── GIVEN ENTRIES

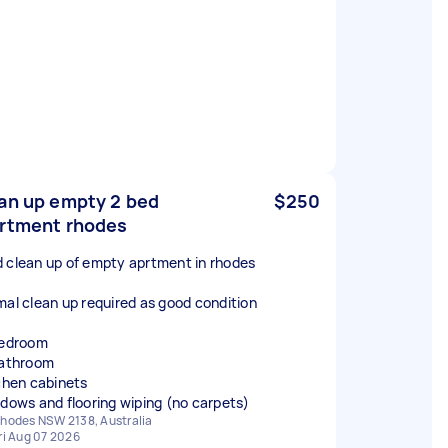
an up empty 2 bed
$250
rtment rhodes
 clean up of empty aprtment in rhodes
mal clean up required as good condition
bedroom
bathroom
rchen cabinets
ndows and flooring wiping (no carpets)
hodes NSW 2138, Australia
ri Aug 07 2026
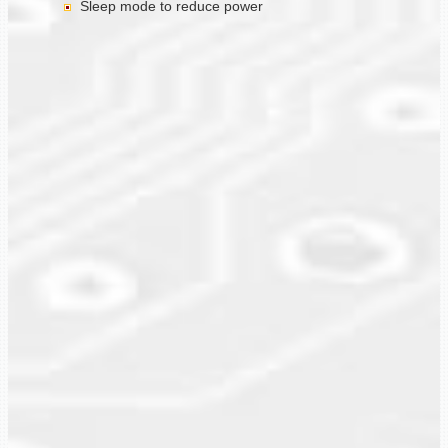
Sleep mode to reduce power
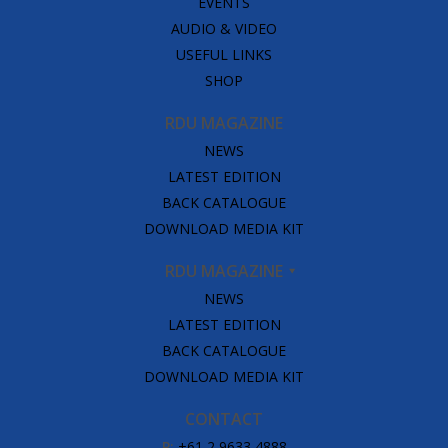
EVENTS
AUDIO & VIDEO
USEFUL LINKS
SHOP
RDU MAGAZINE
NEWS
LATEST EDITION
BACK CATALOGUE
DOWNLOAD MEDIA KIT
RDU MAGAZINE
NEWS
LATEST EDITION
BACK CATALOGUE
DOWNLOAD MEDIA KIT
CONTACT
P:
+61 2 9633 4888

────

#### [WHAT YOU NEED TO DO]
Each entry needs to be retyped exactly; the pictures stay out.

#### [WRITTEN RESPONSE]
an up empty 2 bed
$250
rtment rhodes
 clean up of empty aprtment in rhodes
mal clean up required as good condition
bedroom
bathroom
rchen cabinets
ndows and flooring wiping (no carpets)
hodes NSW 2138, Australia
ri Aug 07 2026
Sleep mode to reduce power
EVENTS
AUDIO & VIDEO
USEFUL LINKS
SHOP
RDU MAGAZINE
NEWS
LATEST EDITION
BACK CATALOGUE
DOWNLOAD MEDIA KIT
RDU MAGAZINE
NEWS
LATEST EDITION
BACK CATALOGUE
DOWNLOAD MEDIA KIT
CONTACT
P:
+61 2 9633 4888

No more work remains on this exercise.